Я пошел дальше, на восток. Светило солнце, но ветер дул холодный; хороший день для сокольего парения.
Три часа спустя я вернулся к солончакам и у основания морской дамбы, возле отметки полной воды, нашел останки чомги. Это была тяжелая птица весом фунта два с половиной, и она, вероятно, была убита пикированием с серьезной высоты. Теперь же она весила меньше фунта. Грудина и ребра оголены, позвонки длинной шеи тоже тщательно вычищены. Голова, крылья и желудок нетронуты. Выставленные напоказ внутренние органы слегка парили на морозном воздухе – они были еще теплыми. Несмотря на свою свежесть, они неприятно, затхло пахли. На людской вкус все поганки отдают тухлой рыбой.

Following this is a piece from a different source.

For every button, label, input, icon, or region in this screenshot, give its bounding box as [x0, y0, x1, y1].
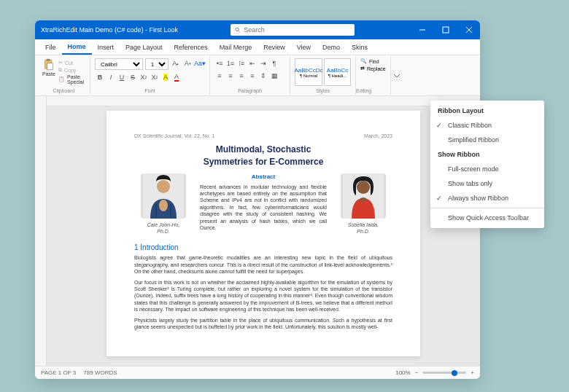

На закате, когда я переходил болото, с крыши хижины поднялись два сапсана. Усталые, с наполненными зобами, они улетели недалеко. Они уже поделили чомгу, а теперь вместе устраивались на ночлег.
30 ноября
У реки – две убитые птицы, зимородок и бекас. Бекас, скрытный даже в своем посмертии, лежал наполовину погруженный в подтопленную траву. Зимородок светился в грязи у самой реки, словно лучистый глаз. Он перепачкался кровью, покрылся пятнами того же кроваво-красного цвета, что его короткие лапки, застывшие и красные, как палочки сургуча. Холодный в плещущейся речной воде, он был как мертвая звезда, чей бирюзовый свет еще мерцает сквозь многие световые годы.

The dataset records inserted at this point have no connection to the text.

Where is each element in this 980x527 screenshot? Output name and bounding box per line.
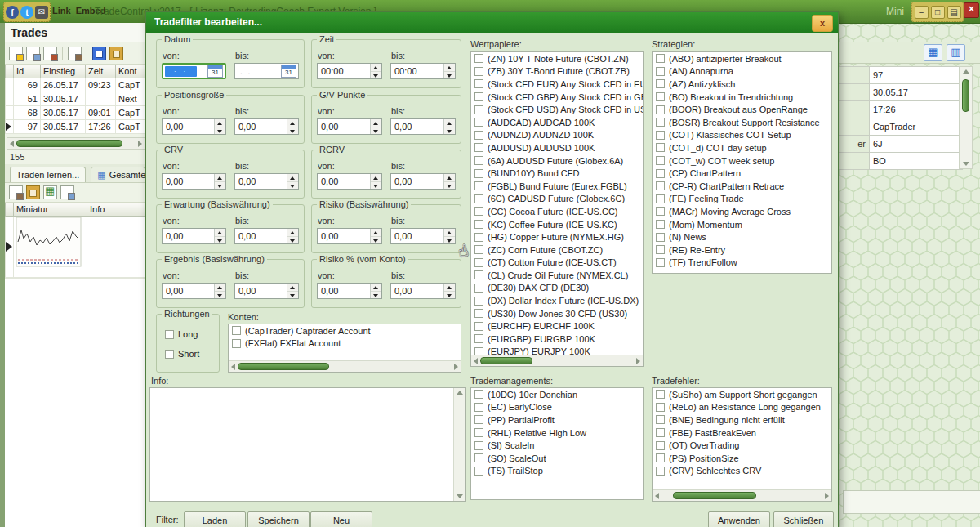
list-item[interactable]: (EURGBP) EURGBP 100K [471, 333, 643, 346]
checkbox[interactable] [474, 233, 483, 242]
report-icon[interactable] [43, 47, 57, 60]
thumbnail-table[interactable]: Miniatur Info [5, 203, 145, 278]
direction-option[interactable]: Long [162, 324, 214, 344]
list-item[interactable]: (10DC) 10er Donchian [471, 388, 643, 401]
list-item[interactable]: (PS) PositionSize [653, 452, 831, 465]
table-row[interactable]: 97 30.05.17 17:26 CapT [6, 120, 145, 134]
checkbox[interactable] [232, 339, 241, 348]
checkbox[interactable] [656, 415, 665, 424]
list-item[interactable]: (BOSR) Breakout Support Resistance [653, 116, 831, 129]
checkbox[interactable] [474, 245, 483, 254]
list-item[interactable]: (Stock CFD EUR) Any Stock CFD in EUR [471, 78, 643, 91]
list-item[interactable]: (FE) Feeling Trade [653, 193, 831, 206]
checkbox[interactable] [165, 350, 174, 359]
spinner-down-icon[interactable] [444, 127, 455, 135]
scroll-up-icon[interactable] [457, 391, 463, 395]
tradefehler-list[interactable]: (SuSho) am Support Short gegangen (ReLo)… [652, 387, 832, 502]
spinner-down-icon[interactable] [287, 127, 298, 135]
checkbox[interactable] [474, 181, 483, 190]
spinner-up-icon[interactable] [371, 119, 381, 127]
value-to-input[interactable]: 0,00 [234, 283, 299, 299]
list-item[interactable]: (AUDCAD) AUDCAD 100K [471, 116, 643, 129]
column-header-miniatur[interactable]: Miniatur [14, 203, 87, 217]
list-item[interactable]: (AZ) Antizyklisch [653, 78, 831, 91]
list-item[interactable]: (ZB) 30Y T-Bond Future (CBOT.ZB) [471, 65, 643, 78]
spinner-down-icon[interactable] [444, 182, 455, 190]
spinner-down-icon[interactable] [371, 237, 381, 244]
checkbox[interactable] [656, 245, 665, 254]
save-icon[interactable] [92, 47, 106, 60]
checkbox[interactable] [474, 131, 483, 140]
checkbox[interactable] [656, 390, 665, 399]
scroll-left-icon[interactable] [474, 358, 478, 364]
table-icon[interactable]: ▦ [43, 185, 57, 199]
list-item[interactable]: (RHL) Relative High Low [471, 427, 643, 440]
facebook-icon[interactable]: f [6, 6, 19, 19]
list-item[interactable]: (COT_w) COT week setup [653, 154, 831, 167]
checkbox[interactable] [656, 428, 665, 437]
checkbox[interactable] [474, 105, 483, 114]
checkbox[interactable] [474, 309, 483, 318]
spinner-down-icon[interactable] [287, 237, 298, 244]
scroll-left-icon[interactable] [10, 141, 14, 147]
spinner-down-icon[interactable] [215, 237, 225, 244]
list-item[interactable]: (CRV) Schlechtes CRV [653, 465, 831, 478]
property-row[interactable]: er 6J [838, 136, 963, 153]
list-item[interactable]: (KC) Coffee Future (ICE-US.KC) [471, 218, 643, 231]
email-icon[interactable]: ✉ [35, 6, 48, 19]
list-item[interactable]: (EURCHF) EURCHF 100K [471, 319, 643, 333]
anwenden-button[interactable]: Anwenden [708, 511, 770, 527]
tradefehler-horizontal-scrollbar[interactable] [653, 489, 831, 501]
list-item[interactable]: (BO) Breakout in Trendrichtung [653, 91, 831, 104]
list-item[interactable]: (AUDUSD) AUDUSD 100K [471, 141, 643, 154]
checkbox[interactable] [474, 169, 483, 178]
value-from-input[interactable]: 0,00 [317, 173, 382, 190]
checkbox[interactable] [474, 284, 483, 293]
checkbox[interactable] [474, 54, 483, 63]
spinner-up-icon[interactable] [215, 284, 225, 292]
screen-button[interactable]: ▤ [947, 6, 961, 19]
scrollbar-thumb[interactable] [16, 140, 122, 147]
spinner-up-icon[interactable] [371, 284, 381, 292]
info-textarea[interactable] [149, 387, 466, 502]
checkbox[interactable] [474, 270, 483, 279]
value-to-input[interactable]: 0,00 [390, 173, 456, 190]
trademanagements-list[interactable]: (10DC) 10er Donchian (EC) EarlyClose (PP… [470, 387, 644, 500]
list-item[interactable]: (ABO) antizipierter Breakout [653, 52, 831, 65]
strategien-list[interactable]: (ABO) antizipierter Breakout (AN) Annapu… [652, 51, 832, 274]
scrollbar-thumb[interactable] [238, 363, 329, 370]
checkbox[interactable] [656, 441, 665, 450]
list-item[interactable]: (FXFlat) FXFlat Account [229, 337, 461, 351]
laden-button[interactable]: Laden [184, 511, 246, 527]
list-item[interactable]: (PP) PartialProfit [471, 413, 643, 427]
list-item[interactable]: (ZC) Corn Future (CBOT.ZC) [471, 243, 643, 257]
konten-list[interactable]: (CapTrader) Captrader Account (FXFlat) F… [228, 324, 461, 373]
checkbox[interactable] [165, 330, 174, 339]
list-item[interactable]: (CP) ChartPattern [653, 167, 831, 180]
value-to-input[interactable]: 0,00 [234, 228, 299, 244]
spinner-up-icon[interactable] [444, 119, 455, 127]
checkbox[interactable] [474, 441, 483, 450]
column-header-einstieg[interactable]: Einstieg [41, 65, 86, 78]
spinner-up-icon[interactable] [444, 64, 455, 72]
list-item[interactable]: (CL) Crude Oil Future (NYMEX.CL) [471, 269, 643, 282]
property-row[interactable]: 97 [838, 67, 963, 84]
checkbox[interactable] [474, 118, 483, 127]
checkbox[interactable] [474, 322, 483, 331]
scroll-left-icon[interactable] [231, 364, 235, 370]
value-from-input[interactable]: 0,00 [162, 118, 226, 135]
list-item[interactable]: (TS) TrailStop [471, 465, 643, 478]
checkbox[interactable] [232, 326, 241, 335]
konten-horizontal-scrollbar[interactable] [229, 360, 461, 372]
scroll-down-icon[interactable] [963, 162, 969, 166]
list-item[interactable]: (CT) Cotton Future (ICE-US.CT) [471, 257, 643, 270]
export-icon[interactable] [9, 185, 23, 199]
list-item[interactable]: (ZN) 10Y T-Note Future (CBOT.ZN) [471, 52, 643, 65]
column-header-id[interactable]: Id [14, 65, 41, 78]
checkbox[interactable] [656, 92, 665, 101]
checkbox[interactable] [656, 169, 665, 178]
checkbox[interactable] [656, 118, 665, 127]
value-from-input[interactable]: 0,00 [317, 228, 382, 244]
clipboard-icon[interactable] [109, 47, 123, 60]
table-row[interactable]: 69 26.05.17 09:23 CapT [6, 78, 145, 92]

Во второй половине дня я пересекал поле, которое от Северного леса шло на подъем, и увидел развевающиеся на ветру перья. Тело вяхиря лежало грудью вверх среди белого пушистого ощипа. Голова была съедена. Мясо было содрано с шеи, грудины, ребер и таза, даже с плечевого пояса и кистевых суставов. Этот сапсан хорошо питается. Он знает толк в разделке. Остов весил всего несколько унций; выходит, с птицы был снят почти фунт мяса. Кости по-прежнему были темно-красными, а кровь еще не засохла.

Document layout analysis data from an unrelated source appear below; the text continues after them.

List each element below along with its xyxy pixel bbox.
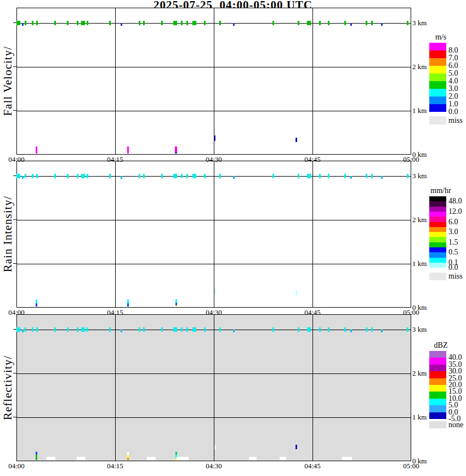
data-mark [36,299,37,307]
data-mark-segment [295,138,297,142]
data-mark-alt [22,23,24,26]
data-mark [25,327,26,332]
data-mark-alt [350,330,352,332]
legend-band [429,237,446,242]
legend-band [429,97,446,104]
gridline-vertical [214,8,214,154]
data-mark-segment [175,152,177,154]
data-mark [219,327,221,332]
data-mark-segment [214,445,215,450]
y-axis-km-label: 3 km [412,19,437,27]
data-mark [298,21,299,25]
data-mark [272,174,274,178]
data-mark-segment [175,146,177,152]
data-mark [371,174,373,178]
data-mark [109,21,111,25]
data-mark [81,327,85,332]
data-mark-alt [233,23,235,26]
x-axis-tick-label: 04:45 [295,155,330,164]
data-mark [127,146,129,154]
data-mark-segment [47,457,55,460]
data-mark [32,174,33,178]
legend-band [429,258,446,263]
data-mark [407,327,408,332]
data-mark [328,327,329,332]
legend-band-label: 0.0 [448,263,466,272]
data-mark [342,457,352,460]
legend-band [429,378,446,385]
data-mark [344,174,346,178]
legend-band [429,217,446,222]
data-mark [295,445,297,449]
data-mark [127,299,129,307]
gridline-horizontal [17,417,411,418]
gridline-horizontal [17,264,411,264]
legend-band [429,207,446,212]
legend-band [429,104,446,112]
data-mark [147,457,156,460]
data-mark [186,174,188,178]
data-mark-segment [342,457,352,460]
x-axis-tick-label: 04:15 [98,462,133,471]
data-mark [36,174,38,178]
legend-band [429,201,446,207]
data-mark [109,174,111,178]
data-mark-segment [177,457,189,460]
y-axis-km-label: 3 km [412,172,437,180]
legend-miss-label: miss [448,116,466,125]
data-mark [280,457,286,460]
gridline-horizontal [17,373,411,374]
data-mark [16,21,20,25]
gridline-vertical [115,8,116,154]
gridline-horizontal [17,111,411,111]
data-mark [204,174,206,178]
data-mark [81,174,85,178]
data-mark [204,327,206,332]
data-mark [173,327,177,332]
legend-band-label: 3.0 [448,228,466,236]
data-mark [77,21,78,25]
data-mark [54,174,56,178]
data-mark-segment [214,288,215,294]
data-mark [366,174,367,178]
legend-title-mmhr: mm/hr [427,186,455,195]
legend-title-dbz: dBZ [427,341,455,350]
data-mark [143,174,145,178]
data-mark [319,21,321,25]
y-axis-tick [13,373,16,373]
data-mark-segment [77,457,86,460]
legend-band [429,43,446,50]
data-mark [67,174,69,178]
gridline-vertical [312,161,313,307]
data-mark-alt [121,176,122,179]
data-mark-alt [350,23,352,26]
data-mark [139,21,140,25]
legend-miss-swatch [429,116,446,124]
panel-rain-intensity [16,161,411,308]
gridline-horizontal [17,220,411,220]
data-mark [77,327,78,332]
legend-band [429,365,446,371]
data-mark [272,21,274,25]
data-mark [161,327,163,332]
data-mark [192,21,196,25]
legend-band [429,392,446,399]
data-mark [16,174,20,178]
data-mark-segment [249,457,257,460]
gridline-vertical [312,8,313,154]
data-mark [127,452,129,460]
data-mark-alt [350,176,352,179]
y-axis-label-text: Fall Velocity/ [1,46,15,116]
y-axis-tick [13,417,16,417]
legend-band-label: 1.5 [448,238,466,247]
legend-band-label: 0.5 [448,248,466,257]
data-mark [214,288,215,294]
data-mark [192,327,196,332]
legend-band [429,405,446,412]
data-mark-segment [147,457,156,460]
data-mark-alt [22,330,24,332]
gridline-vertical [312,315,313,461]
legend-band [429,252,446,258]
data-mark [307,327,311,332]
y-axis-tick [13,219,16,220]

Вдруг я согнулся над убитой птицей, как сокол, крыльями прикрывающий добычу. Мои глаза вращались и высматривали, нет ли поблизости ходячих человеческих голов. Я неосознанно подражал соколиным движениям, будто исполняя первобытный ритуал; охотник превращался в того, на кого охотился. Я вгляделся в лес. Сокол сидел согнувшись, наблюдая за мной из своего тенистого укрытия, вцепившись когтями в шею сухой ветви. В эти дни мы с ним живем общей жизнью, исступленной и полной страха. Мы избегаем людей. Мы ненавидим внезапные всплески их рук, безумие их размашистых жестов, их нелепую походку марионеток, их бестолковые запинающиеся повадки, надгробную белизну их лиц.
1 декабря
Сапсан невидимо парил в голубом зените мглистого неба и над витками взлетающих чаек совершал большой круг на восток. Полчаса он праздно летал под утренним солнцем на холодном юго-восточном ветру, а потом с чудовищной силой обрушился на ручей, и разлетевшиеся птицы озарили небо, как осветительный снаряд.